RECORDS TO PROCESS:
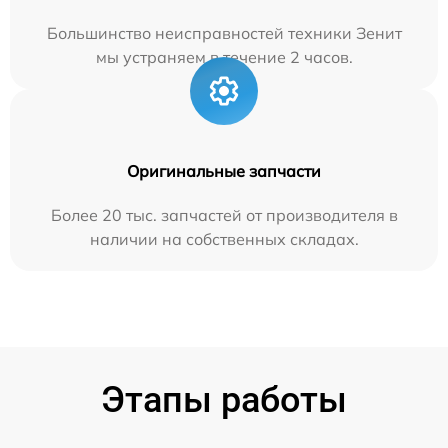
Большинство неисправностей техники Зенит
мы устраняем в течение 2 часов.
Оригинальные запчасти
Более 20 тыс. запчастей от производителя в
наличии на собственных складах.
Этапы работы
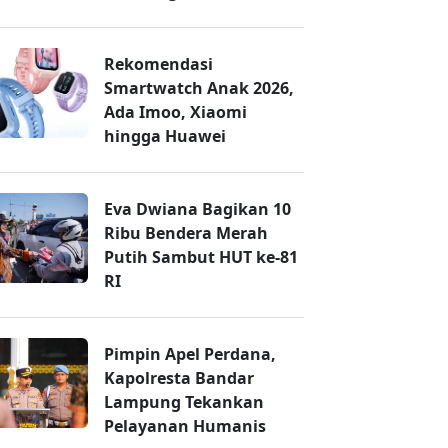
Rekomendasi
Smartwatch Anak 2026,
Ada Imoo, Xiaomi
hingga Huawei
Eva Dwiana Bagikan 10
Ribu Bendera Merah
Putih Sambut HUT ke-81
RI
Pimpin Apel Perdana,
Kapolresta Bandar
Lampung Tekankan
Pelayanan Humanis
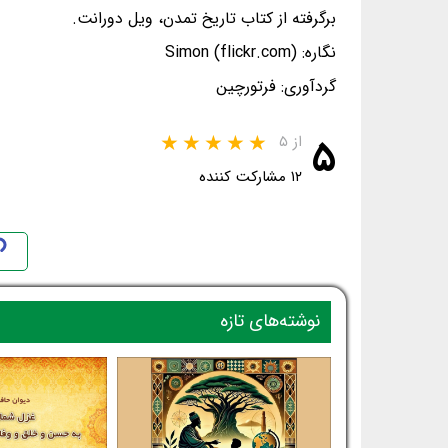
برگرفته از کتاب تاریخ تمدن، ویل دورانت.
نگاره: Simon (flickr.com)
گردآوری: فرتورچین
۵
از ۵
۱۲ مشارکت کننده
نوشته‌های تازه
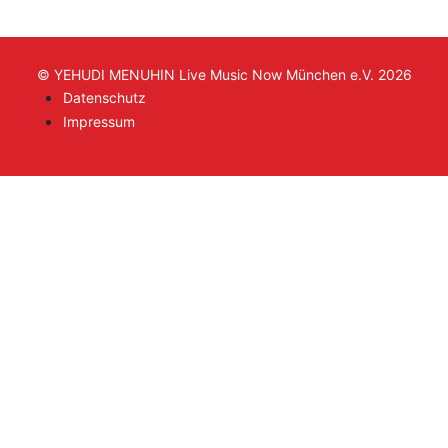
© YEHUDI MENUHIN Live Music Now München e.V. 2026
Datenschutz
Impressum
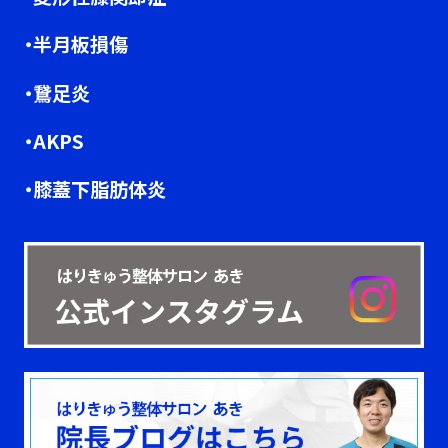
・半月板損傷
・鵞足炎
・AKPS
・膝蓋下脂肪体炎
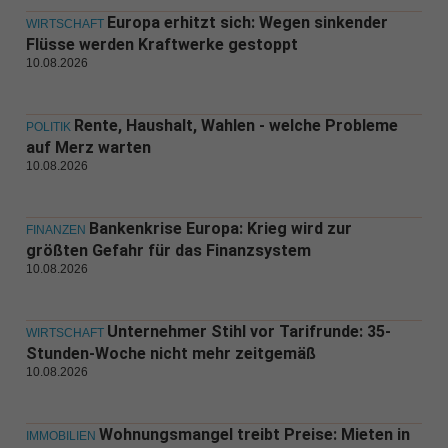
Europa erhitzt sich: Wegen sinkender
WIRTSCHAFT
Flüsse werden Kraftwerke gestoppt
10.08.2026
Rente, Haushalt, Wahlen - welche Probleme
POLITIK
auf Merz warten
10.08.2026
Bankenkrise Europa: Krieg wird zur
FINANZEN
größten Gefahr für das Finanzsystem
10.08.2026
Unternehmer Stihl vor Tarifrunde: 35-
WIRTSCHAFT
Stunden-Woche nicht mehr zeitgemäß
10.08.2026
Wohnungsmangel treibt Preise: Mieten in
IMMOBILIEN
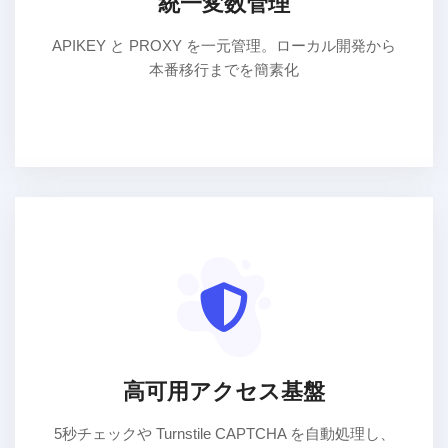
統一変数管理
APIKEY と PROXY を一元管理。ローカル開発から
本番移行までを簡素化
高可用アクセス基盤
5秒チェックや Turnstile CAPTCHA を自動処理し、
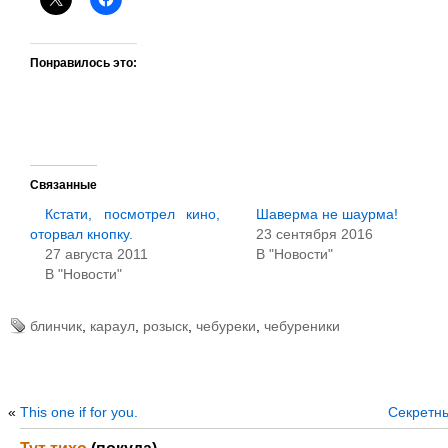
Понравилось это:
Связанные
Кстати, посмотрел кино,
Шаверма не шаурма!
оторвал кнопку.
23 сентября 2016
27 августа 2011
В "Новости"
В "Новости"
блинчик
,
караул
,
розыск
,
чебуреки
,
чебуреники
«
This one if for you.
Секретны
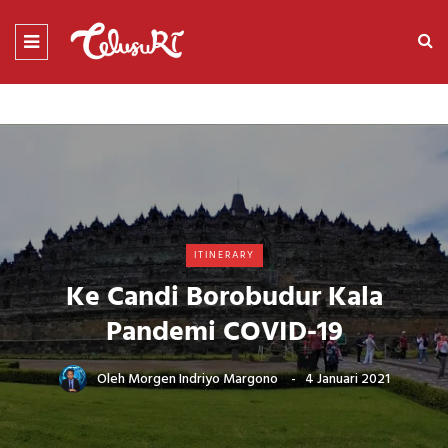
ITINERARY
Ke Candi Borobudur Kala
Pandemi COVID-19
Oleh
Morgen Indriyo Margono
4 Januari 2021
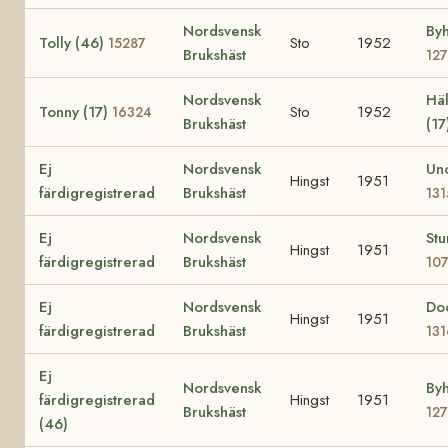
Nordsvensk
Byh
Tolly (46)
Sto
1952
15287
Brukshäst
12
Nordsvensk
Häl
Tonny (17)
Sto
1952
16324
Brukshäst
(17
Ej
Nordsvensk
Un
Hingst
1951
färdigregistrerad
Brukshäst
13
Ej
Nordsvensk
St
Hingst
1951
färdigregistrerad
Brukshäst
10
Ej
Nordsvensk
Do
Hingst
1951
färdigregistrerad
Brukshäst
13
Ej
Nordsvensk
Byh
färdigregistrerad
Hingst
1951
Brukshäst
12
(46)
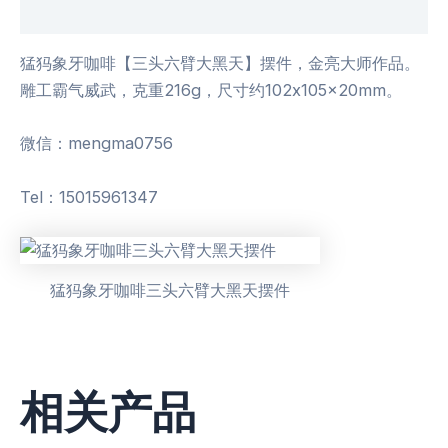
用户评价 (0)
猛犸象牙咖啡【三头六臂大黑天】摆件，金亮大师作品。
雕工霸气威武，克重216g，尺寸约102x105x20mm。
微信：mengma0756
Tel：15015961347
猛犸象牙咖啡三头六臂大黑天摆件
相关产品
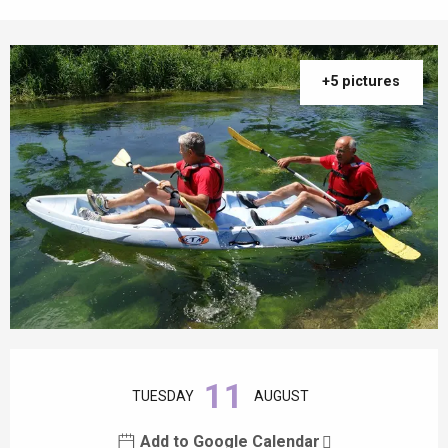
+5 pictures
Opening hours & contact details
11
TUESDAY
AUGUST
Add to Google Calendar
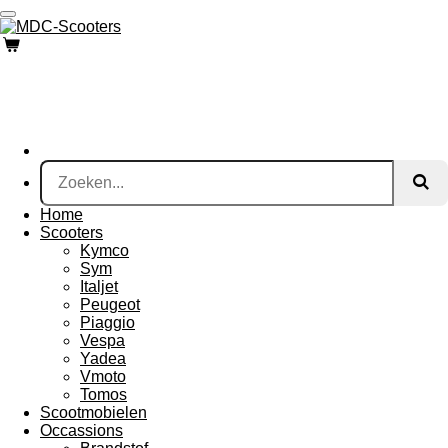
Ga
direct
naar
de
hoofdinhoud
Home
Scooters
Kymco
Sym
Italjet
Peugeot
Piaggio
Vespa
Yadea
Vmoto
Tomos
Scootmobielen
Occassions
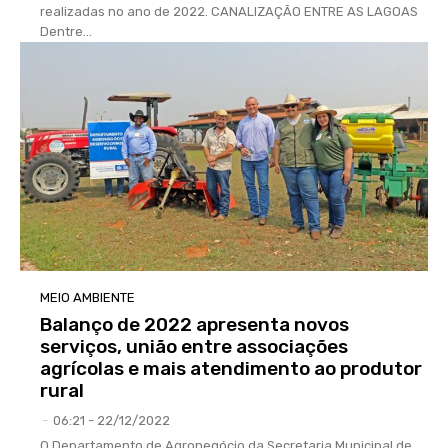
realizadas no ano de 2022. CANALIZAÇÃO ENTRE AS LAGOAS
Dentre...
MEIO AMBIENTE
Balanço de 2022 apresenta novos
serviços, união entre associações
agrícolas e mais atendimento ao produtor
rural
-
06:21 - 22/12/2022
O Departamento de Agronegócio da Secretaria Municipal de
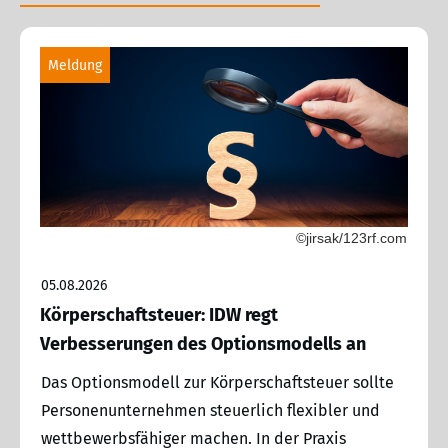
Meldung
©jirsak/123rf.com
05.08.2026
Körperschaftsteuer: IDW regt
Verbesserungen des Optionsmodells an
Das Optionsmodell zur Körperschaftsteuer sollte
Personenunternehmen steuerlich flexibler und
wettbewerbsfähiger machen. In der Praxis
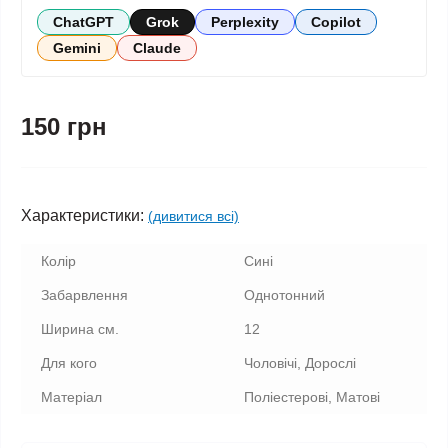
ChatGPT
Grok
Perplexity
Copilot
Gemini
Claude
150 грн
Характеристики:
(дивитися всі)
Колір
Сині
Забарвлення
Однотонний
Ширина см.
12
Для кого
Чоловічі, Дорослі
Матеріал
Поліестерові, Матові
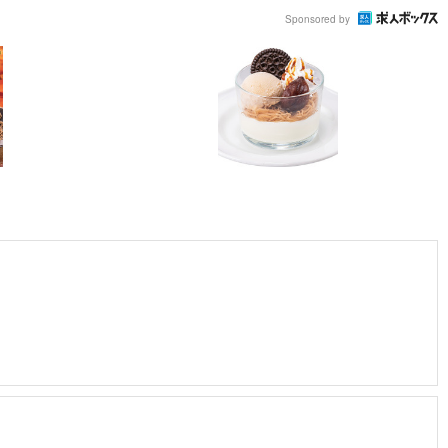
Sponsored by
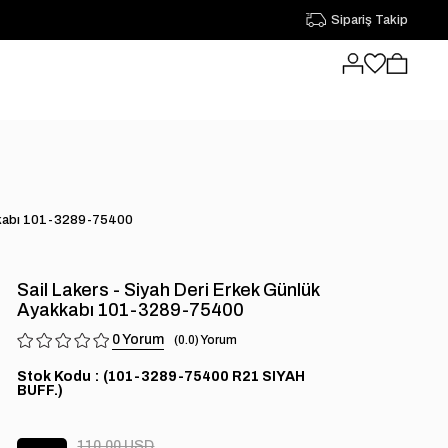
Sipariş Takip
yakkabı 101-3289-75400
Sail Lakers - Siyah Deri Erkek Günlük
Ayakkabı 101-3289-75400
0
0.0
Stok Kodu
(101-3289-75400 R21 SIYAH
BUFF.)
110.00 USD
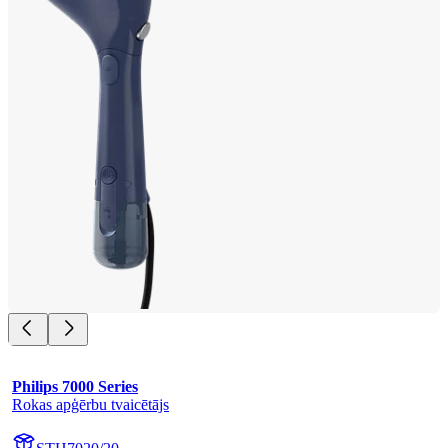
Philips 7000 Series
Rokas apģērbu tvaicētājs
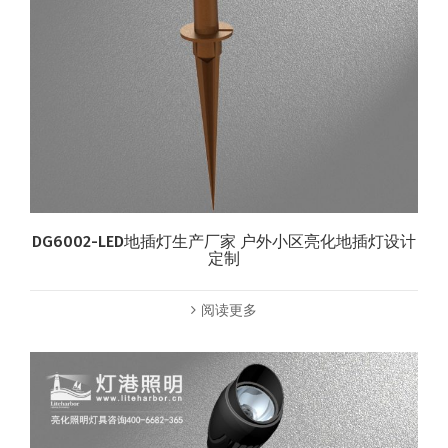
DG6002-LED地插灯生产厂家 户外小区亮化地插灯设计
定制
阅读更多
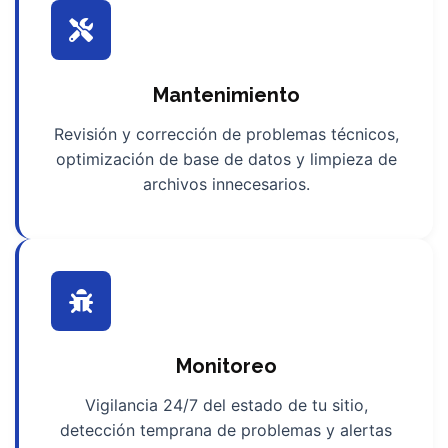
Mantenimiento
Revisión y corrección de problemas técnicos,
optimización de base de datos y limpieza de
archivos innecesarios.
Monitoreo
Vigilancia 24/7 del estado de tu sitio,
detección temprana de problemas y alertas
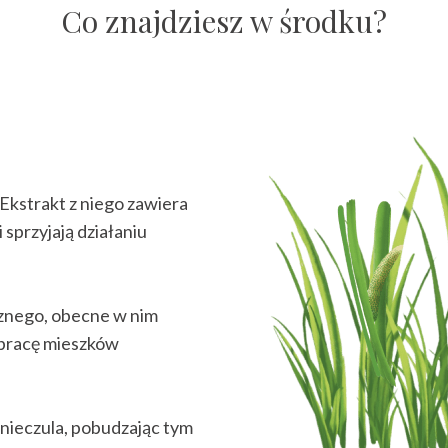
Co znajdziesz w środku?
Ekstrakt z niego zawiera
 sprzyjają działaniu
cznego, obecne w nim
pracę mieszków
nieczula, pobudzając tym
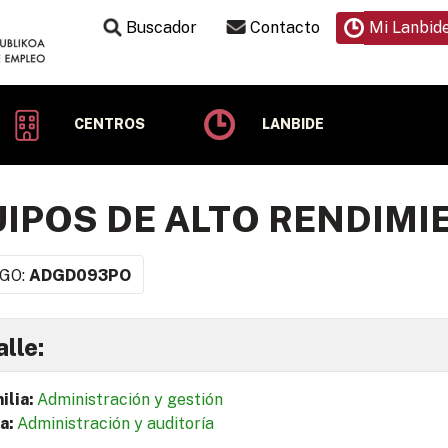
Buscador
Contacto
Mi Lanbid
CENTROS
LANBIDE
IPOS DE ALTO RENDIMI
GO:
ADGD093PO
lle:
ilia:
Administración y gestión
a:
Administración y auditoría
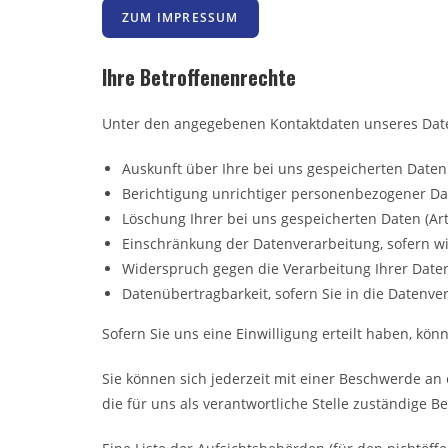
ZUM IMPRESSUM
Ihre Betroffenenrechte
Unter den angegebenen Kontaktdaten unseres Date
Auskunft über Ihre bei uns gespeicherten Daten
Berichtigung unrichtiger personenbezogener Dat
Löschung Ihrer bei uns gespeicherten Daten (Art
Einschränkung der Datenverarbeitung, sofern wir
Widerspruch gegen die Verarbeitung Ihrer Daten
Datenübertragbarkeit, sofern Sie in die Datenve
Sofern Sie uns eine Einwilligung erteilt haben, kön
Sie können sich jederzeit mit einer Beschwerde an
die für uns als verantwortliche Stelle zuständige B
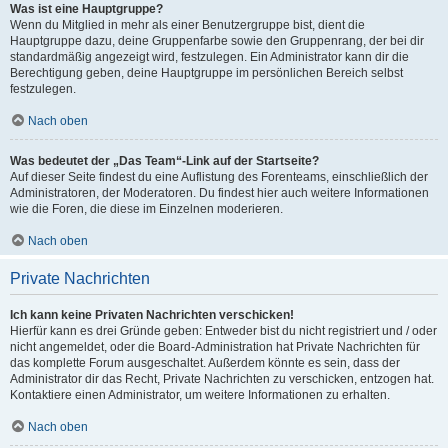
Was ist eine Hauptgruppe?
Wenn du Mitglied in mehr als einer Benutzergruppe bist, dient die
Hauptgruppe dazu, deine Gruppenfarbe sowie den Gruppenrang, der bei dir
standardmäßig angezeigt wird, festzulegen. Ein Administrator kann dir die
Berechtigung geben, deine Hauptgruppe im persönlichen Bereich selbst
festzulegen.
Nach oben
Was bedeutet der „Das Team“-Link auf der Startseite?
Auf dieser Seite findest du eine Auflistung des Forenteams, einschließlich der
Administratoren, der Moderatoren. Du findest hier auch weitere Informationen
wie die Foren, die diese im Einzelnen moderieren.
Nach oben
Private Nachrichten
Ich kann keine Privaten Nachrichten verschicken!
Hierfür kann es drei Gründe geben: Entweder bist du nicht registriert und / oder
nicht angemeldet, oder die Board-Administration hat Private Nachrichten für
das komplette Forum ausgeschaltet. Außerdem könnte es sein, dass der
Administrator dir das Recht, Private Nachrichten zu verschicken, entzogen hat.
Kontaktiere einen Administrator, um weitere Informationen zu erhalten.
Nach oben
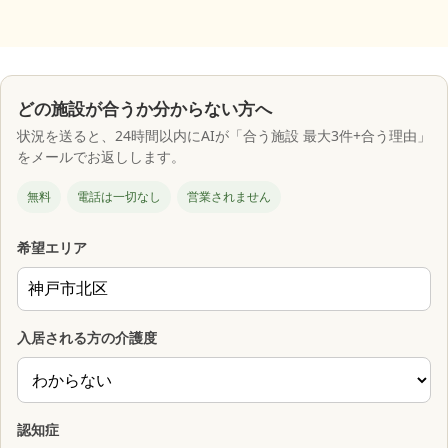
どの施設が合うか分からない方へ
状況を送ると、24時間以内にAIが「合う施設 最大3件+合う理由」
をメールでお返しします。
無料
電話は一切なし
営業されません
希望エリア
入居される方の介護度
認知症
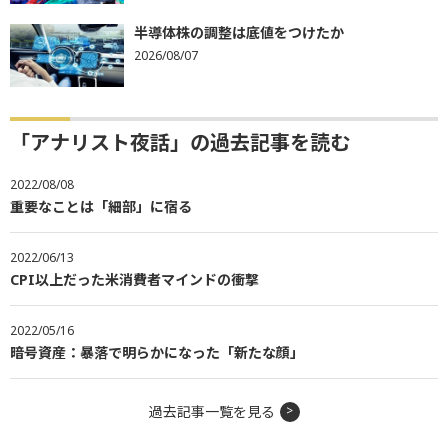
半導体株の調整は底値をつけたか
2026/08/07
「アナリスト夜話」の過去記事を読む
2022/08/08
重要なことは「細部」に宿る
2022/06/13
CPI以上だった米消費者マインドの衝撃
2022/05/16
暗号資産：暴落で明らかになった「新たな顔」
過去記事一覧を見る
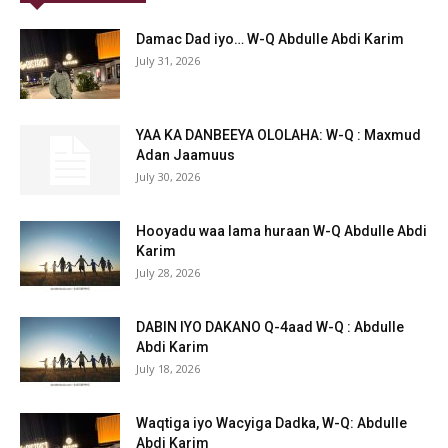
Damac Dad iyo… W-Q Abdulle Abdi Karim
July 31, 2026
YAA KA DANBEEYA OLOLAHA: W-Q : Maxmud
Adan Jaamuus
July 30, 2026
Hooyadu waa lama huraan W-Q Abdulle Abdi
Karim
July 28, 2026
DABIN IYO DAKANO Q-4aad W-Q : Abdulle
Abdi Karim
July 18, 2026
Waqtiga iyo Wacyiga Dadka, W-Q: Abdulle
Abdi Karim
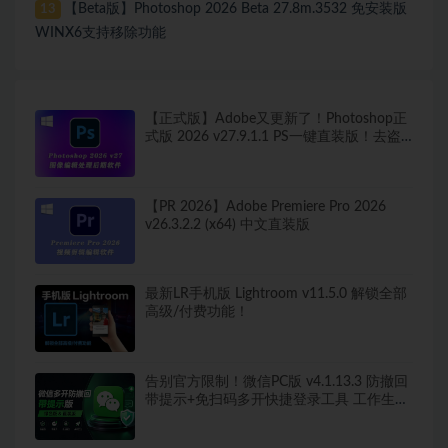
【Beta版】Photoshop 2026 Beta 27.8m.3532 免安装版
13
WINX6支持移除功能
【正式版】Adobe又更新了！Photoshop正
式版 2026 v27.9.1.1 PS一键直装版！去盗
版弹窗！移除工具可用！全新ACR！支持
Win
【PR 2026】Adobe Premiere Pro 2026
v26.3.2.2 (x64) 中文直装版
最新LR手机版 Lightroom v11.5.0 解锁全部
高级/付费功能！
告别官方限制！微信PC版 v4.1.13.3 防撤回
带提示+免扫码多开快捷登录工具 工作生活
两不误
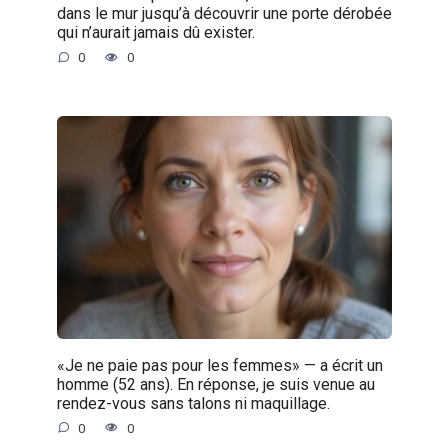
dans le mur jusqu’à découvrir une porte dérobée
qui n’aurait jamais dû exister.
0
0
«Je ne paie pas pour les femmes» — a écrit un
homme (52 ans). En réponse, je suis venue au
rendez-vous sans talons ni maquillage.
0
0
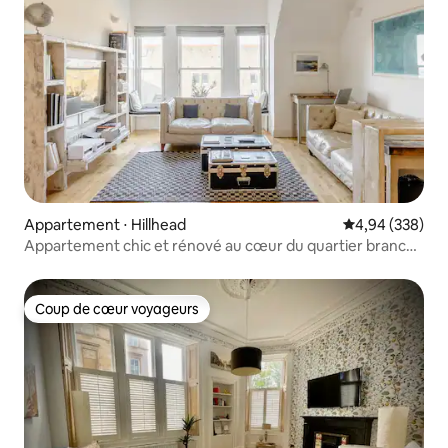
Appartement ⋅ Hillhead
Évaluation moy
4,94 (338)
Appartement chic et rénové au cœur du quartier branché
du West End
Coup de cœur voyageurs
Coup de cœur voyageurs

TASK DETAILS:
Everything from the line with "wettbewerbsfähiger machen. In der Praxis" through the line with "standardmäßig angezeigt wird, festzulegen." in the material above should be transcribed exactly, except the pictures.

RESPONSE AREA:
wettbewerbsfähiger machen. In der Praxis
ChatGPT
Grok
Perplexity
Copilot
Gemini
Claude
150 грн
Характеристики:
(дивитися всі)
Колір
Сині
Забарвлення
Однотонний
Ширина см.
12
Для кого
Чоловічі, Дорослі
Матеріал
Поліестерові, Матові
Sponsored by
Sipariş Takip
yakkabı 101-3289-75400
Sail Lakers - Siyah Deri Erkek Günlük
Ayakkabı 101-3289-75400
0
0.0
Stok Kodu
(101-3289-75400 R21 SIYAH
BUFF.)
110.00 USD
Philips 7000 Series
Rokas apģērbu tvaicētājs
DG6002-LED地插灯生产厂家 户外小区亮化地插灯设计
定制
阅读更多
Mantenimiento
Revisión y corrección de problemas técnicos,
optimización de base de datos y limpieza de
archivos innecesarios.
Monitoreo
Vigilancia 24/7 del estado de tu sitio,
detección temprana de problemas y alertas
Co znajdziesz w środku?
Ekstrakt z niego zawiera
 sprzyjają działaniu
cznego, obecne w nim
pracę mieszków
nieczula, pobudzając tym
Buscador
Contacto
Mi Lanbid
CENTROS
LANBIDE
IPOS DE ALTO RENDIMI
GO:
ADGD093PO
lle:
ilia:
Administración y gestión
a:
Administración y auditoría
ZUM IMPRESSUM
Ihre Betroffenenrechte
Unter den angegebenen Kontaktdaten unseres Date
Auskunft über Ihre bei uns gespeicherten Daten
Berichtigung unrichtiger personenbezogener Dat
Löschung Ihrer bei uns gespeicherten Daten (Art
Einschränkung der Datenverarbeitung, sofern wir
Widerspruch gegen die Verarbeitung Ihrer Daten
Datenübertragbarkeit, sofern Sie in die Datenve
Sofern Sie uns eine Einwilligung erteilt haben, kön
Sie können sich jederzeit mit einer Beschwerde an
die für uns als verantwortliche Stelle zuständige B
Was ist eine Hauptgruppe?
Wenn du Mitglied in mehr als einer Benutzergruppe bist, dient die
Hauptgruppe dazu, deine Gruppenfarbe sowie den Gruppenrang, der bei dir
standardmäßig angezeigt wird, festzulegen. Ein Administrator kann dir die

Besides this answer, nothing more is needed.